Energy Supplied by the Pump in a Reservoir-Pipe-Nozzle System
Problem Statement
Water is pumped from a reservoir through a 150 mm diameter pipe and is delivered at a height of 15 m from the pump centerline via a 100 mm nozzle connected to a 150 mm discharge line. The pump inlet pressure is 210 kN/m² absolute with an inlet velocity of 5 m/s, and the jet is discharged into the atmosphere. Determine the energy supplied by the pump, assuming an atmospheric pressure of 101.3 kN/m² and no friction losses.
Given Data
| Diameter at Section 1 (d₁) | 150 mm = 0.15 m |
| Area at Section 1 (A₁) | A₁ = (π/4) × (0.15)² ≈ 0.01767 m² |
| Diameter at Section 2 (d₂) | 100 mm = 0.1 m |
| Area at Section 2 (A₂) | A₂ = (π/4) × (0.1)² ≈ 0.007854 m² |
| Inlet Velocity (V₁) | 5 m/s |
| Pump Inlet Pressure (P₁) | 210 kN/m² = 210000 N/m² |
| Atmospheric Pressure (P₂) | 101.3 kN/m² = 101300 N/m² |
| Datum Head at Pump Inlet (Z₁) | 0 m |
| Elevation of Nozzle (Z₂) | 15 m |
| Acceleration due to Gravity (g) | 9.81 m/s² |
| Specific Weight of Water (γ) | 9810 N/m³ |
1. Calculating Flow Rate and Velocities
First, determine the discharge (Q) using the inlet pipe:
Q = A₁ × V₁ = 0.01767 m² × 5 m/s = 0.08835 m³/s
Next, find the velocity at the nozzle (section 2) using:
V₂ = Q / A₂ = 0.08835 m³/s / 0.007854 m² ≈ 11.25 m/s
2. Applying Bernoulli’s Equation
Apply Bernoulli’s equation between the pump inlet (section 1) and the nozzle exit (section 2):
P₁/γ + V₁²/(2g) + Z₁ + hₚ = P₂/γ + V₂²/(2g) + Z₂
Substitute the known values:
210000/9810 + 5²/(2×9.81) + 0 + hₚ = 101300/9810 + 11.25²/(2×9.81) + 15
Evaluating the terms:
Left Side: 210000/9810 ≈ 21.41 m and 5²/(2×9.81) ≈ 1.27 m, giving a total of 22.68 m + hₚ.
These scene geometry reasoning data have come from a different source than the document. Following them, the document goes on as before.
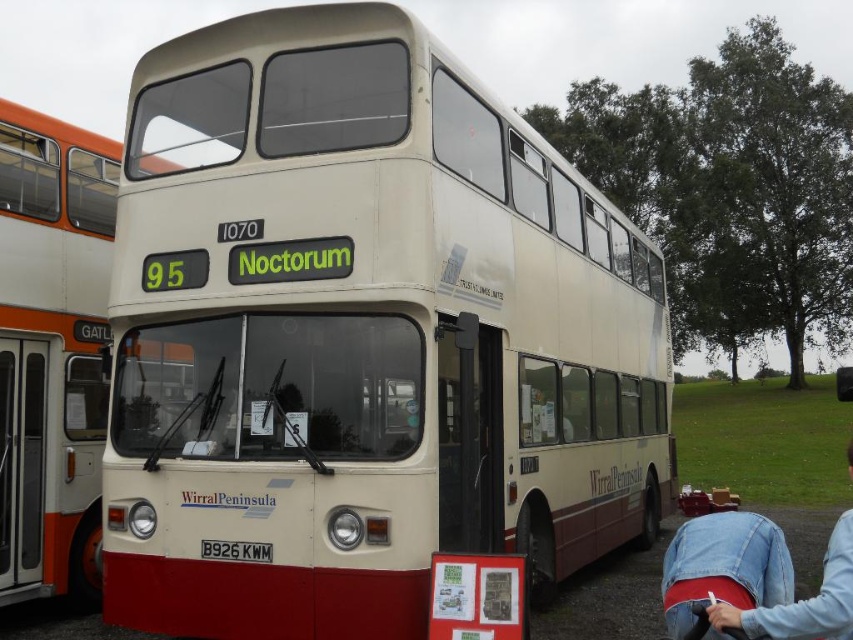 You are standing at the point marked by coordinates (51, 352). Based on the scene description, what object are you directly facing?

The point marked by coordinates (51, 352) indicates that you are directly facing the white glossy bus at center.

Based on the scene description, where exactly is the white glossy bus at center located in terms of coordinates?

The white glossy bus at center is located at coordinates point (51,352).

You are standing at the point with coordinates (51,352). Based on the scene described, what object are you directly at?

The point at coordinates (51,352) corresponds to the white glossy bus at center. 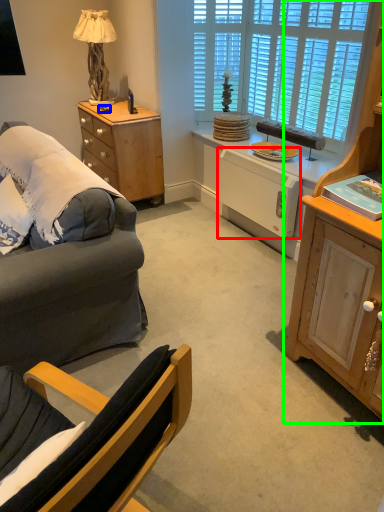 Question: Which object is the farthest from appliance (highlighted by a red box)? Choose among these: remote control (highlighted by a blue box) or cabinetry (highlighted by a green box).

Choices:
 (A) remote control
 (B) cabinetry

Answer: (A) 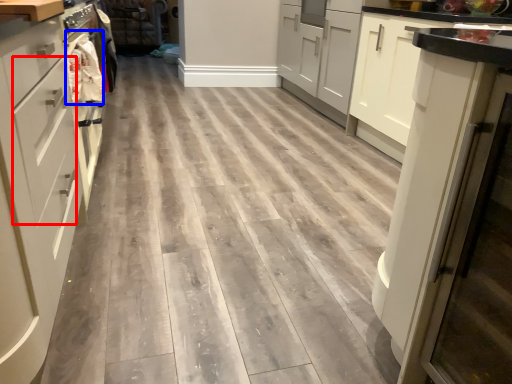 Question: Which object appears closest to the camera in this image, drawer (highlighted by a red box) or material (highlighted by a blue box)?

Choices:
 (A) drawer
 (B) material

Answer: (A) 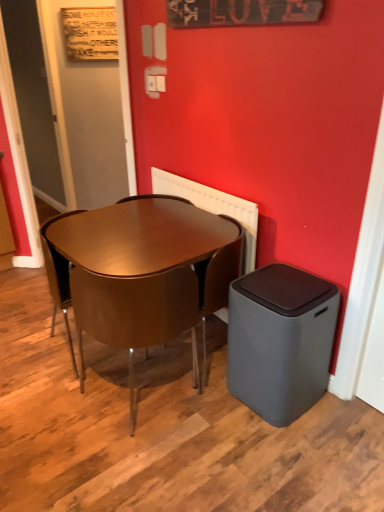 This screenshot has height=512, width=384. I want to click on vacant point above brown glossy chair at center, acting as the 1th chair starting from the right (from a real-world perspective), so click(x=207, y=226). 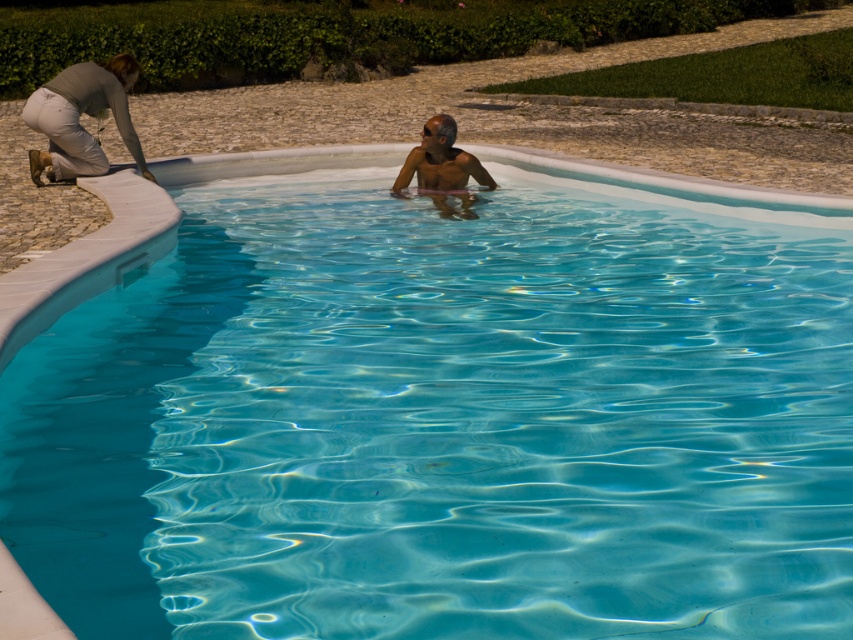 You are standing at the edge of the swimming pool and see the green leafy hedge at upper center and the smooth skin man at center. Which object is wider?

The green leafy hedge at upper center is wider than the smooth skin man at center.

You are standing at the center of the paved pathway leading to the swimming pool. Looking towards the pool, where is the green leafy hedge at upper center located in relation to your position?

The green leafy hedge at upper center is located at the upper center position, which is above and slightly to the left of the center point of the image. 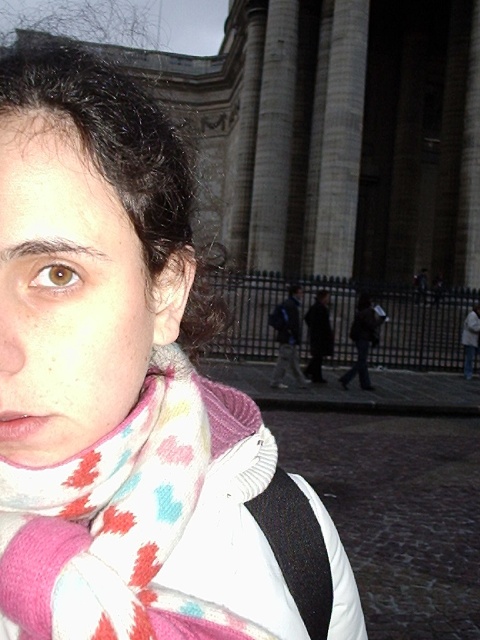 You are a photographer trying to capture the person in the image. You want to focus on the blue backpack at center without the white and multicolored scarf at center blocking it. Based on their positions, is the scarf likely to be visible in the shot if you aim directly at the backpack?

The white and multicolored scarf at center is located below the blue backpack at center, so if you aim directly at the backpack, the scarf will be below it and may still be visible in the shot depending on the camera angle and lens used.

You are a photographer trying to capture the person in the image. If you want to focus on the white and multicolored scarf at center without the blue backpack at center being in the way, which object should you adjust your camera angle to move closer to?

The white and multicolored scarf at center is in front of the blue backpack at center, so adjusting the camera angle towards the scarf would allow focusing on it while the backpack remains behind and out of the way.

You are a photographer trying to capture the blue backpack at center and the white and multicolored scarf at center in the same frame. Given that the distance between them is significant, do you think you can fit both into your camera viewfinder without moving your position?

The white and multicolored scarf at center is 31.71 meters from the blue backpack at center, so the distance between them is too large to fit both into the camera viewfinder without moving your position. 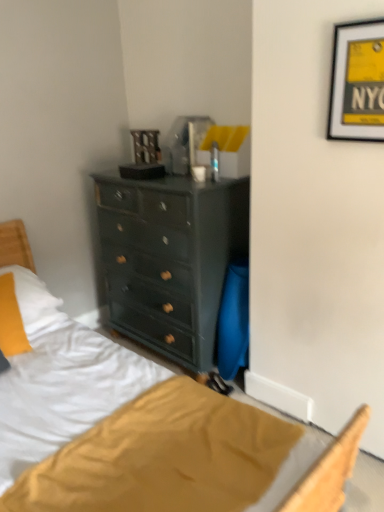 Question: Which is correct: black matte picture frame at upper right is inside soft yellow pillow at lower left, or outside of it?

Choices:
 (A) outside
 (B) inside

Answer: (A)

Question: Is point (367, 123) positioned closer to the camera than point (6, 333)?

Choices:
 (A) farther
 (B) closer

Answer: (B)

Question: Considering the positions of black matte picture frame at upper right and soft yellow pillow at lower left in the image, is black matte picture frame at upper right wider or thinner than soft yellow pillow at lower left?

Choices:
 (A) thin
 (B) wide

Answer: (A)

Question: Is soft yellow pillow at lower left situated inside black matte picture frame at upper right or outside?

Choices:
 (A) inside
 (B) outside

Answer: (B)

Question: Is soft yellow pillow at lower left wider or thinner than black matte picture frame at upper right?

Choices:
 (A) thin
 (B) wide

Answer: (B)

Question: Considering the relative positions of soft yellow pillow at lower left and black matte picture frame at upper right in the image provided, is soft yellow pillow at lower left to the left or to the right of black matte picture frame at upper right?

Choices:
 (A) left
 (B) right

Answer: (A)

Question: From a real-world perspective, is soft yellow pillow at lower left above or below black matte picture frame at upper right?

Choices:
 (A) below
 (B) above

Answer: (A) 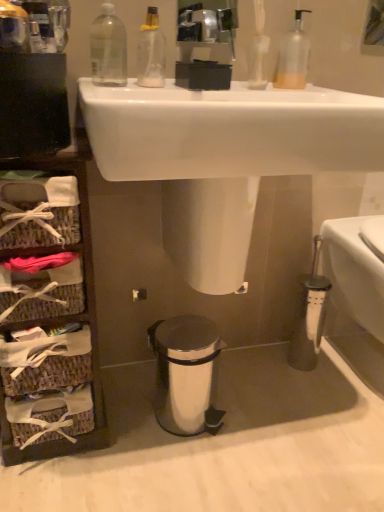 What are the coordinates of `spots to the right of woven brown basket at left` in the screenshot? It's located at (143, 436). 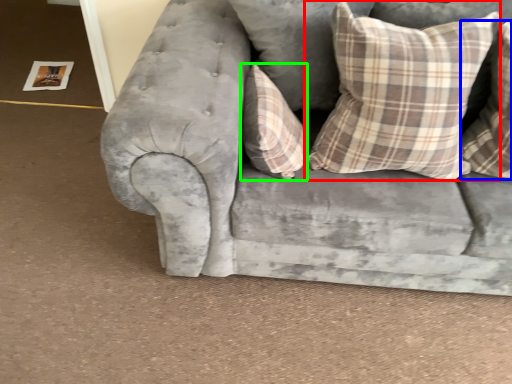 Question: Based on their relative distances, which object is nearer to pillow (highlighted by a red box)? Choose from pillow (highlighted by a blue box) and pillow (highlighted by a green box).

Choices:
 (A) pillow
 (B) pillow

Answer: (A) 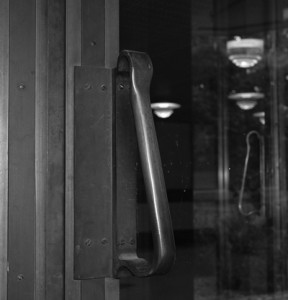 Locate an element on the screen. The height and width of the screenshot is (300, 288). screws is located at coordinates (103, 89), (103, 240), (90, 241). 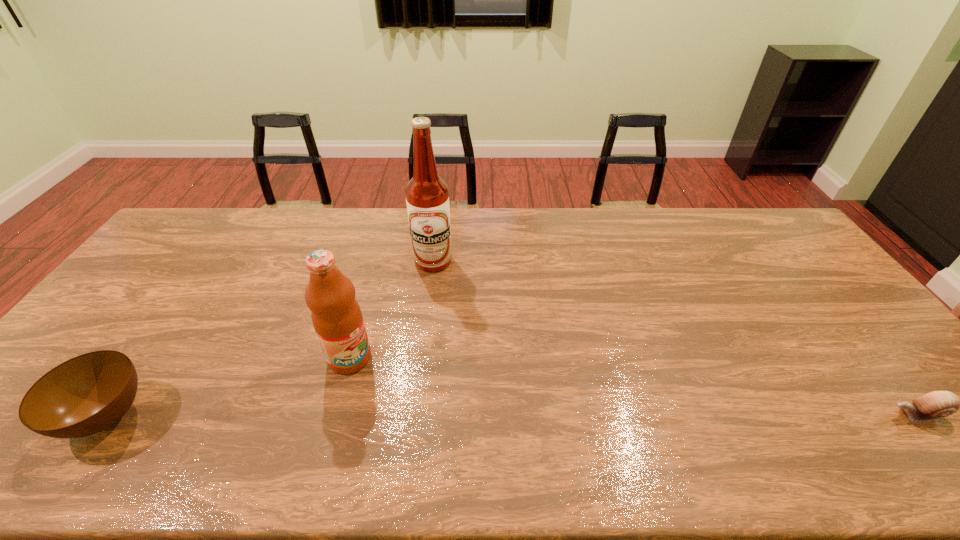 At what (x,y) coordinates should I click in order to perform the action: click on free region located 0.400m on the front-facing side of the shortest object. Please return your answer as a coordinate pair (x, y). Looking at the image, I should click on (719, 414).

Locate an element on the screen. vacant space located on the front-facing side of the shortest object is located at coordinates (790, 414).

Find the location of a particular element. The image size is (960, 540). vacant space located 0.180m on the label side of the farthest object is located at coordinates (456, 311).

Find the location of a particular element. vacant space located 0.210m on the label side of the farthest object is located at coordinates (459, 318).

This screenshot has height=540, width=960. In order to click on free space located on the label side of the farthest object in this screenshot , I will do `click(465, 330)`.

The height and width of the screenshot is (540, 960). Find the location of `vacant area located 0.110m on the front label of the second object from left to right`. vacant area located 0.110m on the front label of the second object from left to right is located at coordinates click(390, 395).

You are a GUI agent. You are given a task and a screenshot of the screen. Output one action in this format:
    pyautogui.click(x=<x>, y=<y>)
    Task: Click on the free space located on the front label of the second object from left to right
    This screenshot has height=540, width=960.
    Given the screenshot: What is the action you would take?
    pyautogui.click(x=412, y=414)

Find the location of a particular element. Image resolution: width=960 pixels, height=540 pixels. bowl that is at the near edge is located at coordinates (82, 396).

Find the location of a particular element. This screenshot has width=960, height=540. escargot at the near edge is located at coordinates (936, 404).

Where is `object present at the left edge`? object present at the left edge is located at coordinates (82, 396). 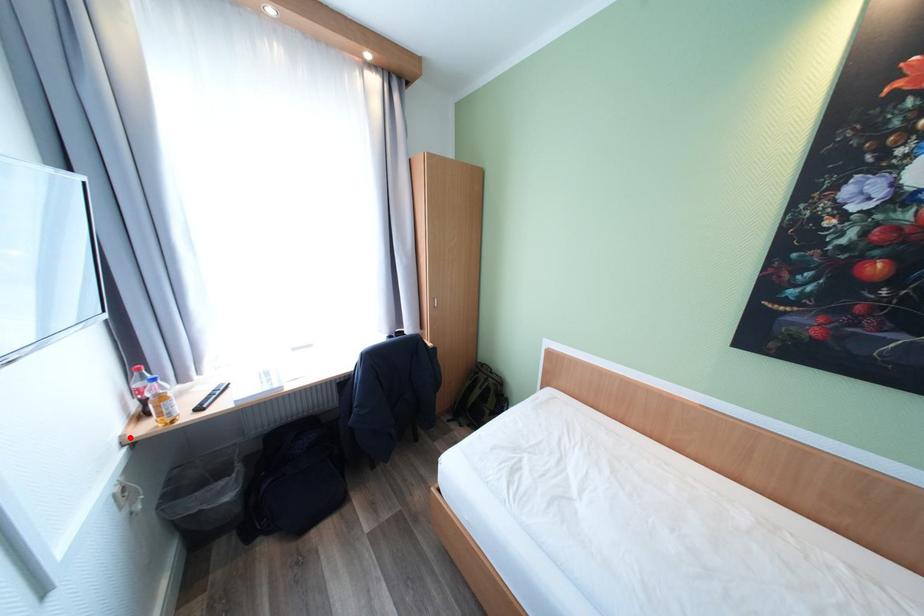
Right Side: 101300/9810 ≈ 10.33 m, 11.25²/(2×9.81) ≈ 6.45 m, plus the elevation 15 m gives 31.78 m.
Solving for the pump head:
hₚ = 31.78 m − 22.68 m = 9.09 m
3. Calculating Energy Supplied by the Pump
The energy (or power) supplied by the pump is calculated by:
Energy = γ × Q × hₚ
Substituting the values:
Energy = 9810 N/m³ × 0.08835 m³/s × 9.09 m ≈ 7878 W
Physical Interpretation
This problem demonstrates how a pump must supply extra energy to overcome both the pressure difference between the reservoir and the atmosphere as well as the elevation change. Notice that:
Flow Continuity:
The discharge remains constant. Thus, when the cross-sectional area decreases at the nozzle, the fluid velocity increases.
Energy Balance:
Bernoulli’s equation balances pressure energy, kinetic energy, and potential energy. The pump head (hₚ) represents the extra energy needed to achieve the required flow and elevation.
Pump Energy:
Multiplying the specific weight, flow rate, and pump head gives the energy delivered per unit time by the pump.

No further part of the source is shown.